Soon enough, the town of North Fork is thrown into a media frenzy as thousands make pilgrimage to the economically challenged burg in hopes of experiencing the divine presence firsthand. Anne finds her 15 minutes of fame as a patron saint of tabloid quasi-celebrity—an itinerant tour guide for thrill-seekers and sincere believers who want to experience something, anything, in a tangible way.

The town priest, Father Don Collins, soon finds his way into Anne’s life and is predictably ensnared in his own web of doubt and conflicting desires. Collins, who shares Anne’s predilection for masturbation, is disturbed by his longings for Anne which are, shall we say, less than holy.

“...He did the remaining dishes before falling onto his bed fully clothed where idly he remembered with disturbing clarity the sallow beauty of the girl’s (Anne’s) complexion and thought of her saying I’m not so pure... These images waned and he recollected that his mother had been a dues-paying member of the Marian Helpers and a supporter of the Legion of Mary, had sometimes practiced First Saturday devotions, had kept Lourdes photos in a keepsake book...”
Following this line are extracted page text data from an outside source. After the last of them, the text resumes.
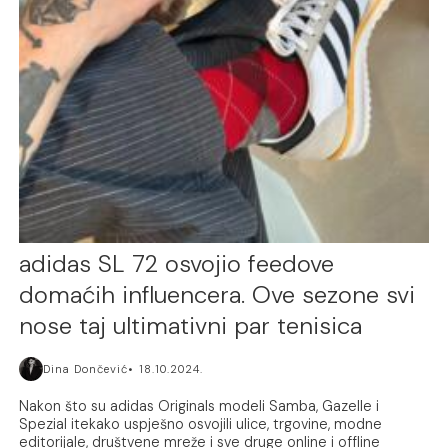
adidas SL 72 osvojio feedove
domaćih influencera. Ove sezone svi
nose taj ultimativni par tenisica
Dina Dončević
18.10.2024.
Nakon što su adidas Originals modeli Samba, Gazelle i
Spezial itekako uspješno osvojili ulice, trgovine, modne
editorijale, društvene mreže i sve druge online i offline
Father Collins’ inner conflict is all too common of the predictable sacred vs. profane, blind faith vs. callow cynicism quandaries pondered by the novel. At every turn, Guterson attempts to delve into paradoxes of faith, never, not once, managing to sidestep the obvious cliches in the process.
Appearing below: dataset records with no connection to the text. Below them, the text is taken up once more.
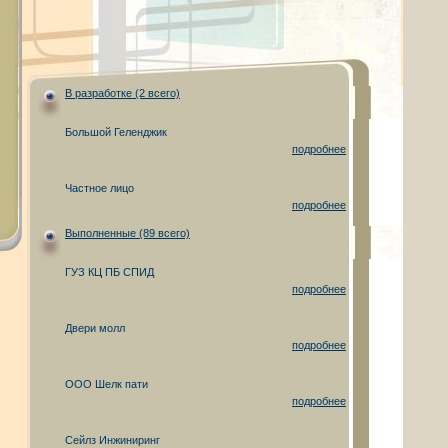
В разработке (2 всего)
Большой Геленджик
подробнее
Частное лицо
подробнее
Выполненные (89 всего)
ГУЗ КЦ ПБ СПИД
подробнее
Двери молл
подробнее
ООО Шелк пати
подробнее
Сейлз Инжиниринг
With Our Lady, Guterson has bitten off more than he can chew; or, at best, the resulting pablum is, ahem, hard to swallow. Though the book does indeed offer brief flashes of wit and pathos, the reader inevitably leaves Guterson’s communion table feeling unsatisfied, unsated, and unresolved.

Of course, we can’t expect Guterson (or any writer, for that matter) to provide rock-solid clues to life’s infinite, existential mystery. But Guterson and the characters of Our Lady are only ushers to a continuum of mazes that lead nowhere, not even to purgatory.